鬱ぐ白秋
鬱ぐ白秋
「ふさぎの蟲」第百四十八行
悄気る、鬱ぐ……涙がホロホロと頬つぺたを流れる。
当行、白秋の心情の発露と言えよう。「鬱ぐ……」の「……」が記号文字として美しい。これが「ふさぎの蟲」をを示すのだろう。
白秋が当時の心境を、「心は荒れに荒れすさんだ」と述べた、参考文、
雪と花火余言
東京景物詩改題に就て
七月に私の恋愛事件が破綻して、私は急転直下して涙の人となつた。翌年の春に至るまで、私は憔悴し、沈淪し、神経は狂ひ、心は荒れに荒れすさんだ。私は独になり、私の前後四方は真つ暗になつた。私は幾度か海を渡つて旅をした。苦しかつた。今思へば涙が垂れる。
かの悲しい『桐の花』の哀傷篇はその時出来たのである。而して寂しい冬の間に『桐の花』の編輯が漸つと完成し、初めて市に出るやうになつた。
私はたゞ泣いて歌つた。
死なむとすればいよいよに
いのち恋しくなりにけり。
身を野晒になしはてて、
まことの涙いまぞ知る。
人妻ゆゑにひとのみち
汚しはてたるわれなれば
とめてとまらぬ煩悶の
罪のやみぢにふみまよふ。
この野晒の一篇がその時の私の生活の全部である。この詩は必ずこの集の増補に入る可きものでありながら、曩に『白金の独楽』に収めて了つてある。それで今改めて、ここに転載して置く。以下略、
大正五年七月
南葛飾紫烟草舎にて
これで、白秋の「鬱」が「ふさぎの虫」であることが解る。
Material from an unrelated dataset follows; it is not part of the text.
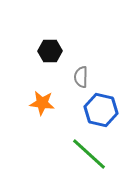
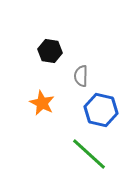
black hexagon: rotated 10 degrees clockwise
gray semicircle: moved 1 px up
orange star: rotated 20 degrees clockwise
その鬱の原因の一つが人妻の晶子、参考歌、
「桐の花」第三百三十三首
第九章「白き露台」第三十六首
小題「女友どち」の四
白秋の悲しみが「薄く冷(つめ)たき情(なさけ)」に込められている。
元歌は、これだろう、
題しらず 読人知らず
いそのかみふるから小野のもとかしはもとの心は忘られなくに
いそのかみは「ふるから(古い幹)」を出すための枕詞で、
もとかしは 、冬になっても落ちな柏の葉 、もとと元を連ねて、
冬になっても落ちない「もとかしは」のように、いつまでたっても元の心はわすれられない。
謎が一つ、白秋が「おしろい」に変えたのは「桐の花」からのようだ。「思ひ出」では「おしろひ」で、参考詩、
斷章
三十五
縁日の見世ものの、臭き瓦斯にも面うつし、
怪しげの幕のひまより活動寫眞の色は透かせど、
かくもまた廉白粉の、人込のなかもありけど、
さはいへど、さはいへど、わかき身のすべもなき、涙ながるる。
「思ひ出」では、
鏡に映つた兒どもの、面には凄いほど眞白に白粉(おしろひ)を塗つてあつた、
晶子の歌では、
乱れ髪 舞姫
四条橋おしろいあつき舞姫のぬかささやかに撲つ夕あられ
晶子は「源氏物語」が基本だから、「白粉」とは、「御白い」になる。
「ふさぎの虫」では、「白粉(おしろい)を水にも溶かさないでべたべた塗りつける」となって訂正されている。多分、晶子に指摘されたのだろう。「大言海」を熟読していたのだから、間違いの「おしろひ」に愛着した理由があるに違いない。
鬱ぐとは、気持ちが閉じてしまって、悲観的になること。明と暗、第一首は「あかあかと」で明、最終首が「夕さりくれば」で夜明けを待つ暗だろうか。
読み解いてきて、青年詩人の苦悩が読み取れて美しくいい詩文だと思う。